As banks make it harder to borrow, clubs are seeking alternative ways to raise funds, often in return for a share of a player’s future transfer fee, said Sandalio Gomez, who teaches sports management at IESE business school in Madrid. While the third-party ownership of transfer rights is banned in the English Premier League it is not illegal for U.K. companies to invest in them in other championships.
Manchester-based R2 Asset Management Ltd., which is regulated by the Financial Services Authority, and London-based Doyen Capital Partners Ltd. are among funds that invest in transfer rights of players in Portugal and Spain and other European leagues. Zurich, Switzerland-based soccer ruling body FIFA allows the practice, provided investors don’t interfere in transfers and, according to Javier Tebas, a former vice president of the Spanish league, the investment model can work if regulated properly.
Mark Quirk, a co-owner of Rochdale-based For Gool’s parent company Kirkdelta Ltd., didn’t respond to letters sent to three business addresses last month. Mario Queiroz, the only listed shareholder of London-based Pearl Design, didn’t respond to an e-mail. UEFA’s Infantino said the Nyon, Switzerland-based governing body doesn’t have the power to investigate the companies.
Quirk is a director of 21 U.K.-based companies and has resigned from 74 since 2005, according to Companies House records. Queiroz is a director of 45 companies in the U.K. and 35 in Spain, including Spanish Fiscal Representation S.L., according to Companies House and Madrid-based Registro Mercantil.
Porto spokesman Rui Cerqueira didn’t respond to e-mails and telephone calls.
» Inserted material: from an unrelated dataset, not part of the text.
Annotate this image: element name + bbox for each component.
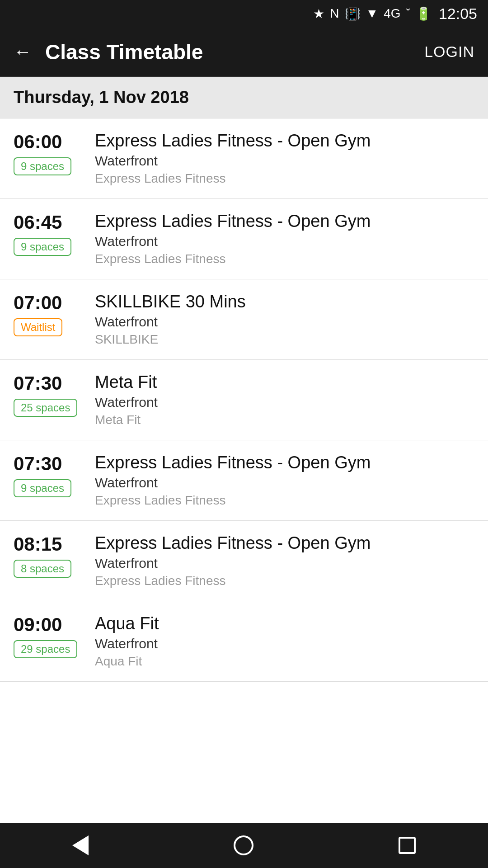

Porto signed Da Silva from Uruguay’s Club Atletico Rentistas less than two months after his last game for Brazil’s Internacional de Porto Alegre, and without him having played for Rentistas, according to transfermarkt.com, which tracks soccer player trades. After scoring two goals in six games this season, he was loaned to Brazil’s Cruzeiro last month.
Soccer authorities should be allowed to ask banks about the source of team funding, Collins said, and there should be a complete ban on outside ownership of transfer rights because it creates incentives for trading “regardless of the interests of the player.”